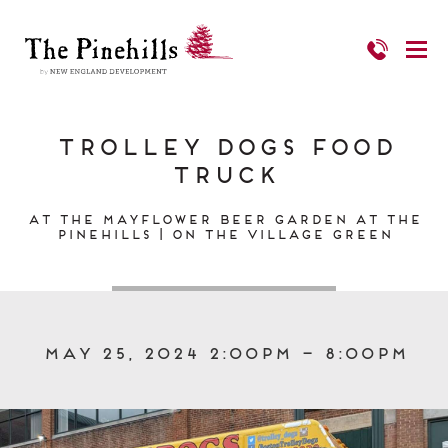
Trolley Dogs Food
Truck
At the Mayflower Beer Garden at The
Pinehills | On the Village Green
May 25, 2024 2:00pm – 8:00pm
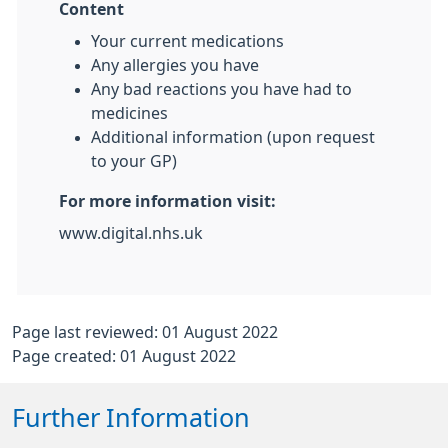
Content
Your current medications
Any allergies you have
Any bad reactions you have had to
medicines
Additional information (upon request
to your GP)
For more information visit:
www.digital.nhs.uk
Page last reviewed: 01 August 2022
Page created: 01 August 2022
Further Information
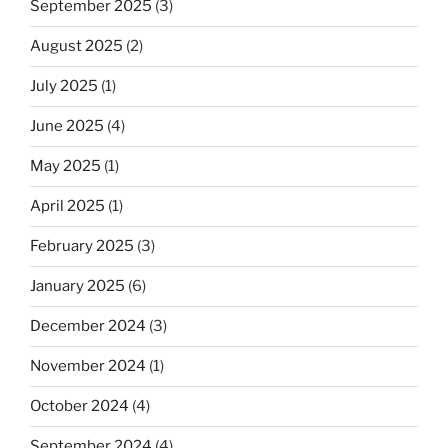
September 2025
(3)
August 2025
(2)
July 2025
(1)
June 2025
(4)
May 2025
(1)
April 2025
(1)
February 2025
(3)
January 2025
(6)
December 2024
(3)
November 2024
(1)
October 2024
(4)
September 2024
(4)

▶ [HOW TO COMPLETE THIS TASK]
Output nothing except the lines from the one containing "Any allergies you have" through the final line of the entries, repeated exactly and free of pictures.

▶ [RESULT FOR THIS EXERCISE]
Any allergies you have
Any bad reactions you have had to
medicines
Additional information (upon request
to your GP)
For more information visit:
www.digital.nhs.uk
Page last reviewed: 01 August 2022
Page created: 01 August 2022
Further Information
September 2025
(3)
August 2025
(2)
July 2025
(1)
June 2025
(4)
May 2025
(1)
April 2025
(1)
February 2025
(3)
January 2025
(6)
December 2024
(3)
November 2024
(1)
October 2024
(4)
September 2024
(4)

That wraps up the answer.